## SOURCE RECORDS
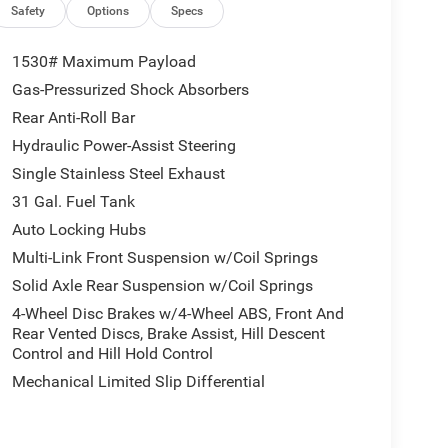
Wagon Level 2 Equipment Group add even more
Safety
Options
Specs
1530# Maximum Payload
Gas-Pressurized Shock Absorbers
Rear Anti-Roll Bar
Hydraulic Power-Assist Steering
Single Stainless Steel Exhaust
31 Gal. Fuel Tank
Auto Locking Hubs
Multi-Link Front Suspension w/Coil Springs
Solid Axle Rear Suspension w/Coil Springs
4-Wheel Disc Brakes w/4-Wheel ABS, Front And
nd the wheel with advanced driver-assist
Rear Vented Discs, Brake Assist, Hill Descent
am headlamps, and drowsy driver detection.
Control and Hill Hold Control
Mechanical Limited Slip Differential
m 2500 Power Wagon is ready to elevate your off-
omfort, and technology. Visit us today to take this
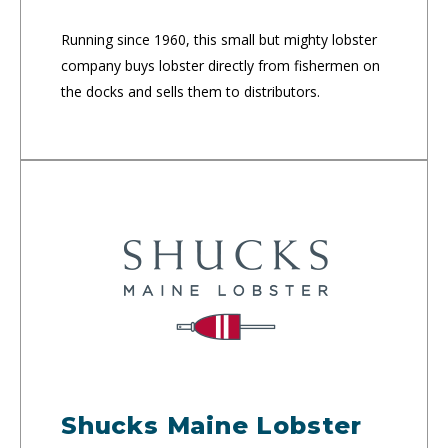
Running since 1960, this small but mighty lobster
company buys lobster directly from fishermen on
the docks and sells them to distributors.
Shucks Maine Lobster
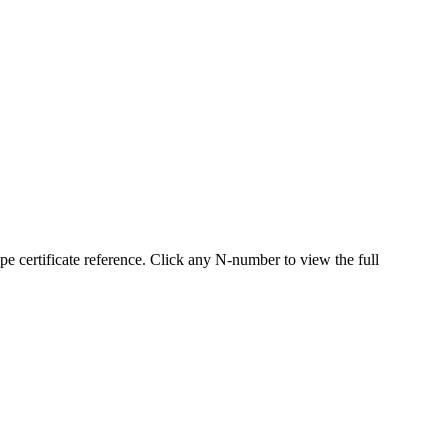
certificate reference. Click any N-number to view the full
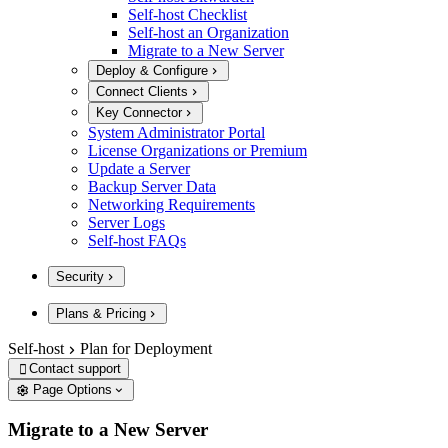
Self-host Checklist
Self-host an Organization
Migrate to a New Server
Deploy & Configure
Connect Clients
Key Connector
System Administrator Portal
License Organizations or Premium
Update a Server
Backup Server Data
Networking Requirements
Server Logs
Self-host FAQs
Security
Plans & Pricing
Self-host
Plan for Deployment
Contact support

Page Options
Migrate to a New Server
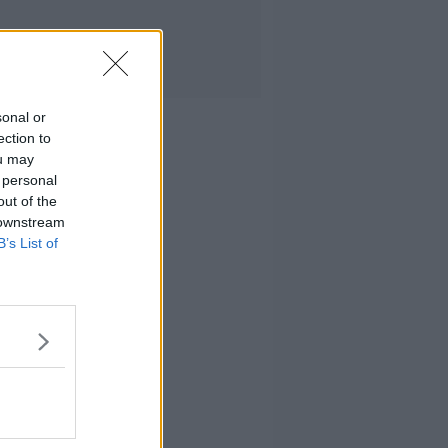
sonal or
ection to
ou may
 personal
out of the
 downstream
B’s List of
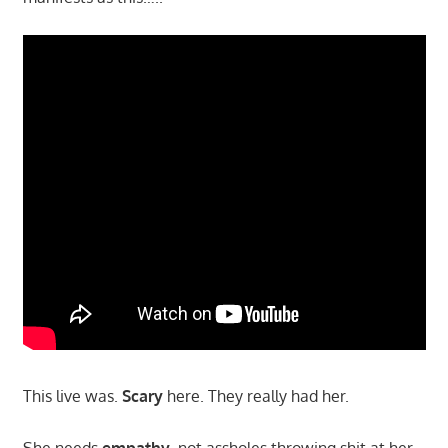
This live was.
Scary
here. They really had her.
She needs
empathy
, not assholes throwing shit at her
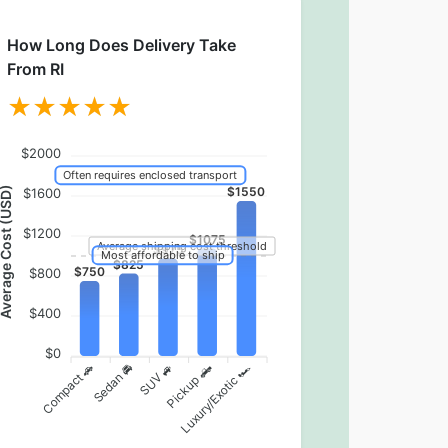
How Long Does Delivery Take
From RI
$2000
Often requires enclosed transport
erage Cost (USD)
$1550
$1600
$1200
$1075
Average shipping cost threshold
$975
Most affordable to ship
$825
$750
$800
$400
$0
Pickup 🛻
Compact 🚗
Sedan 🚘
Luxury/Exotic 🏎️
SUV 🚙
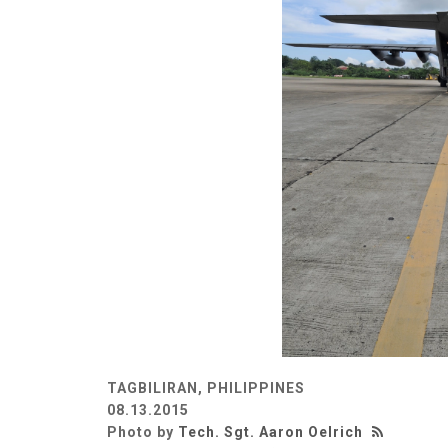
TAGBILIRAN, PHILIPPINES
08.13.2015
Photo by
Tech. Sgt. Aaron Oelrich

## WHAT YOU ARE ASKED TO DO
Among the lines of the preceding data, which ones hold the word "Wagon"? List them.

## SOLUTION TO THE EXERCISE
Wagon Level 2 Equipment Group add even more
m 2500 Power Wagon is ready to elevate your off-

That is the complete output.